Make Veeam Instant Recovery use a preferred network

Introduction

In this post, I will be discussing an issue we ran into when leveraging the instant recovery capability of Veeam Backup & Replication (VBR). The issue became apparent when we set up the preferred networks in VBR. The backup jobs and the standard restores both leveraged the preferred network as expected. We ran into an issue with instant recovery. While the mount phase leverages the preferred network this is not the case during the restore phase. That uses the default host management network. To make Veeam instant recovery use a preferred network we had to do some investigation and tweaking. This is what this blog post is all about.

Overview

We have a Hyper-V cluster, shared storage (FC), that acts as our source. We back up to a Scale Out Backup Repository that exists of several extend or standard repository. Next to the management network, all of the target and source nodes have connectivity to one or more 10/25Gbps networks. This is leveraged for CSV, live migrations, storage replication, etc. but also for the backup traffic via the Veeam Backup & Replication preferred network settings.

Make Veeam Instant Recovery use a preferred network
We have 2 preferred networks. This is for redundancy but also because there are different networks in use in the environment.

The IPs for the preferred networks are NOT registered in DNS. Note that the Veeam Backup & Replication server also has connectivity to the preferred networks. The reason for this is described in Optimize the Veeam preferred networks backup initialization speed.
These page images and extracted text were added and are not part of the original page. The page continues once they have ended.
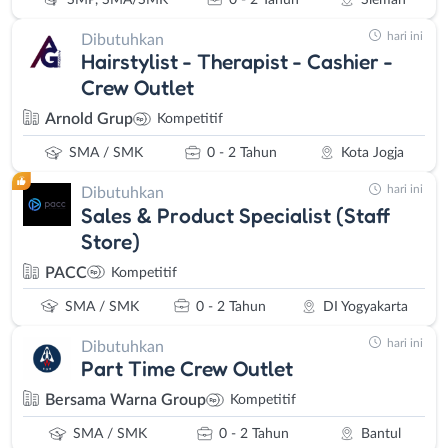
hari ini
Dibutuhkan
Hairstylist - Therapist - Cashier -
Crew Outlet
Arnold Grup
Kompetitif
SMA / SMK
0 - 2 Tahun
Kota Jogja
hari ini
Dibutuhkan
Sales & Product Specialist (Staff
Store)
PACC
Kompetitif
SMA / SMK
0 - 2 Tahun
DI Yogyakarta
hari ini
Dibutuhkan
Part Time Crew Outlet
Bersama Warna Group
Kompetitif
SMA / SMK
0 - 2 Tahun
Bantul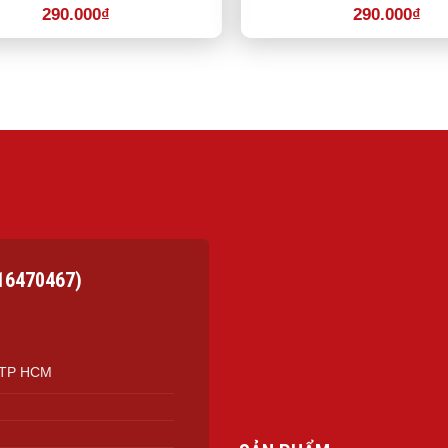
290.000
₫
290.000
₫
16470467)
, TP HCM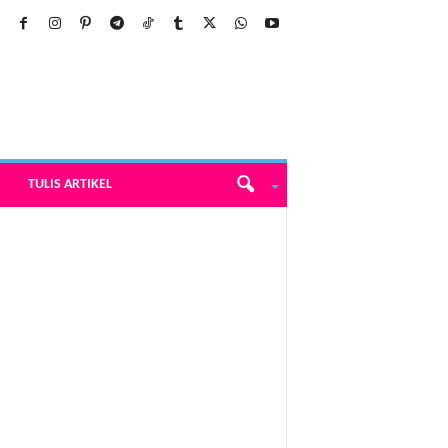
TULIS ARTIKEL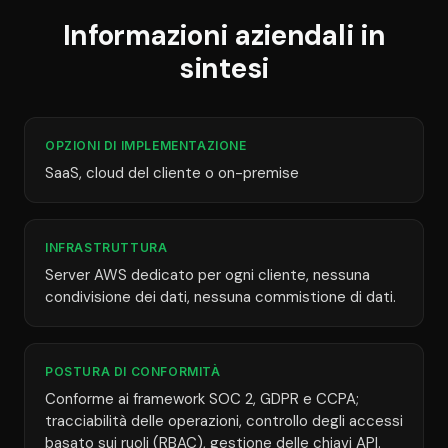
Informazioni aziendali in
sintesi
OPZIONI DI IMPLEMENTAZIONE
SaaS, cloud del cliente o on-premise
INFRASTRUTTURA
Server AWS dedicato per ogni cliente, nessuna
condivisione dei dati, nessuna commistione di dati.
POSTURA DI CONFORMITÀ
Conforme ai framework SOC 2, GDPR e CCPA;
tracciabilità delle operazioni, controllo degli accessi
basato sui ruoli (RBAC), gestione delle chiavi API.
As you might have guessed from the blog post title “Make Veeam Instant Recovery use a preferred network” this all worked pretty much as expected for the backup themselves and standard restores. But when it came to Instant Recovery we noticed that while the mount phase leveraged the preferred network, the actual restore phase did not.

Make Veeam Instant Recovery use a preferred network
Instant VM recovery overview.

To read up on instant recovery go to Instant VM Recovery. But in this blog post, it is time to dive into the log files to figure out what is going on?

To solve the issue we dive into the VBR logs, but also into the logs on both the repository/extent and the Hyper-V server where we restore the VM to. The logs confirmed what we already noticed. For backups and normal restores, it correctly decides to use the preferred network. With instant recovery for some reason, in the restore phase, it selects the default host network which is 1Gbps.

Investigating the logs

Reading logs can seem an intimidating tedious task. The trick is to search for relevant entries and that is something you learn by doing. Combine that with an understanding of the problem and some common sense and you can quickly find what you need to look for. Than it is key to figure out why this could be happening. Sometimes that doesn’t work out. In that case, you contact Veeam support. That’s what I did as I knew well what the issue was and I could see this reflected in the logs. But I did not know how to handle this one.

We will look at the logs on the VBR Server, the repository where the backup files of the VM live, and the Hyper-V node where we restore the VM to investigate this issue.

The VBR log

Let’s look at the restore log of the virtual machine for which we perform instant recovery on the VBR server. We notice the following.

The actual restore phase of Instant Recovery leveraging the 1Gbps default host management network

The repository logs

These are the logs of our repository or extent where the restore reads the backup data from. There are actually 2 logs. One is the mount log and the other is the restore log.

We first dive into the Agent.IR.DidierTest08.Mount.Backup-Side.log of our test VM instant recovery. Here we can see connections to our Hyper-V server node where instant recover the test VM over the preferred network. Note that is is the Hyper-V server node that acts as the client!

Agent.IR.DidierTest08.Mount.Backup-Side.log

Let ‘s now parse the Agent.IR.DidierTest08.Restore.Backup-.Side.log of our test VM instant recovery. No matter how hard we look we cannot find any connection attempt, let alone a connection to a preferred network (10.10.110.0/24). We do see the restore work over the default management network (10.18.0.0/16). Also note here that it is the repository node that connects to the Hyper-V node (10.18.230.5), it acts as a client now.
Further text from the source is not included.